Researchers from the College of William and Mary, Carnegie Mellon, the University of California Riverside, and Binghamton University have described a security attack that uses the speculative execution features of modern processors to leak sensitive information and undermine the security boundaries that operating systems and software erect to protect important data.
Dubbed "BranchScope" the attack is similar to Meltdown and Spectre, can be exploited by an attacker to obtain potentially sensitive information they normally would not be able to access directly.
The attacker needs to have access to the targeted system and they must be able to execute arbitrary code. But the researches think that the attack requirements are realistic.
The BranchScope attack has been demonstrated on devices with three types of Intel i5 and i7 CPUs based on Skylake, Haswell and Sandy Bridge microarchitectures.

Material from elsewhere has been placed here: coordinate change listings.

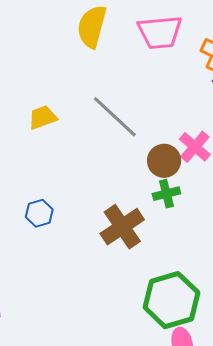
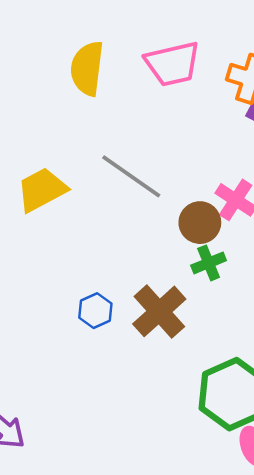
yellow trapezoid: (43, 117) -> (42, 190), size x1.4
blue hexagon: (39, 213) -> (95, 311), moved

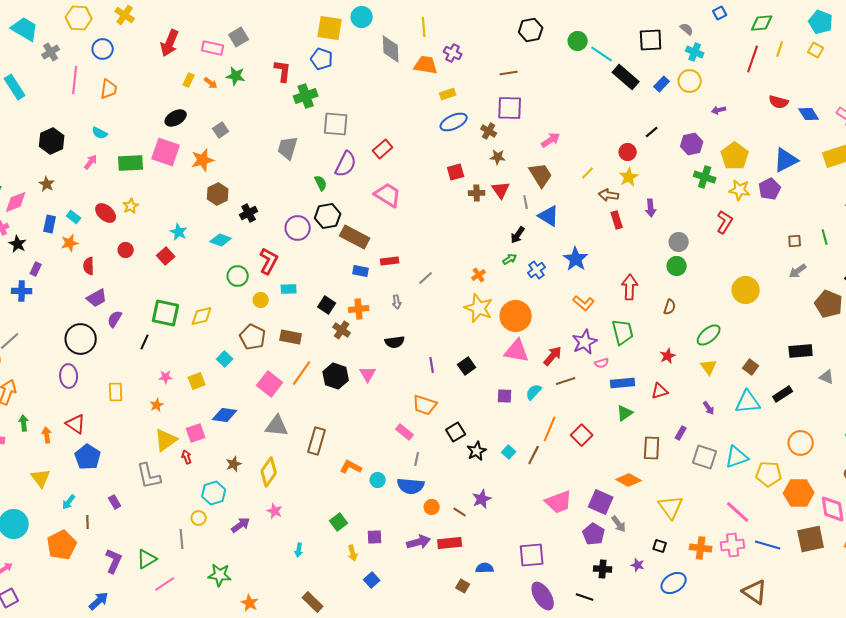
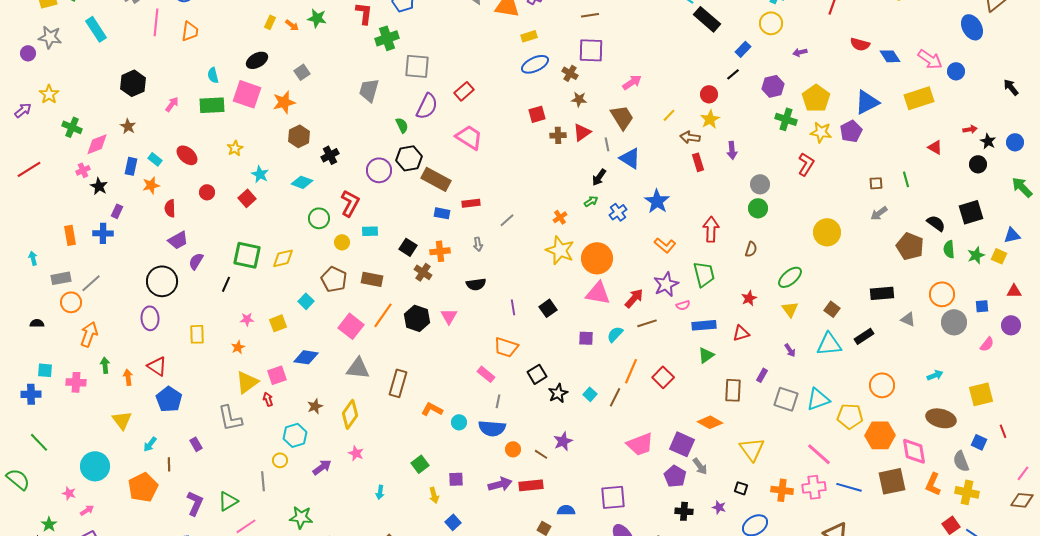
blue rectangle: (662, 84) -> (743, 49), moved
cyan semicircle: (100, 133) -> (213, 75), moved, turned 49
red triangle: (501, 190) -> (582, 132), turned 30
yellow star: (131, 206) -> (235, 148), moved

According to Ars Technica, in the new attack, an attacker primes the PHT and running branch instructions so that the PHT will always assume a particular branch is taken or not taken. The victim code then runs and makes a branch, which is potentially disturbing the PHT. The attacker then runs more branch instructions of its own to detect that disturbance to the PHT; the attacker knows that some branches should be predicted in a particular direction and tests to see if the victim's code has changed that prediction.

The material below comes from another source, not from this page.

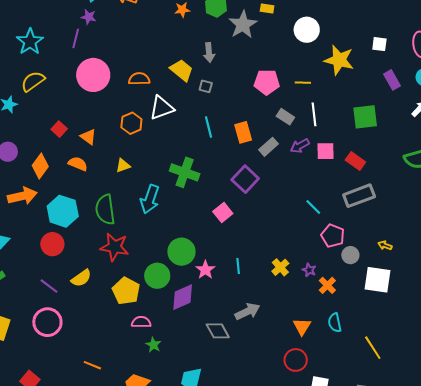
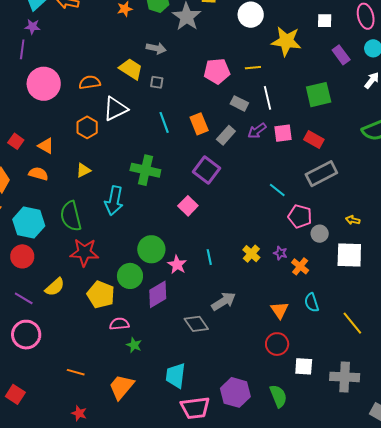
gray arrow: (209, 52) -> (156, 48), turned -66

To be fair to Chipzilla, the researchers looked only at Intel processors, using the attacks to leak information protected using Intel's SGX (Software Guard Extensions), a feature found on certain chips to carve out small sections of encrypted code and data such that even the operating system (or virtualization software) cannot access it. It might be that AMD chips could also suffer. They described ways the attack could be used against address space layout randomization and to infer data in encryption and image libraries.

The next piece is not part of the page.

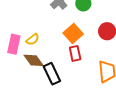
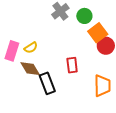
orange square: (73, 33) -> (98, 33), moved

Intel has commented on the findings saying it had been working with these researchers and we have determined the method they describe is similar to previously known side channel exploits.
"We anticipate that existing software mitigations for previously known side channel exploits, such as the use of side channel resistant cryptography, will be similarly effective against the method described in this paper. We believe close partnership with the research community is one of the best ways to protect customers and their data, and we are appreciative of the work from these researchers."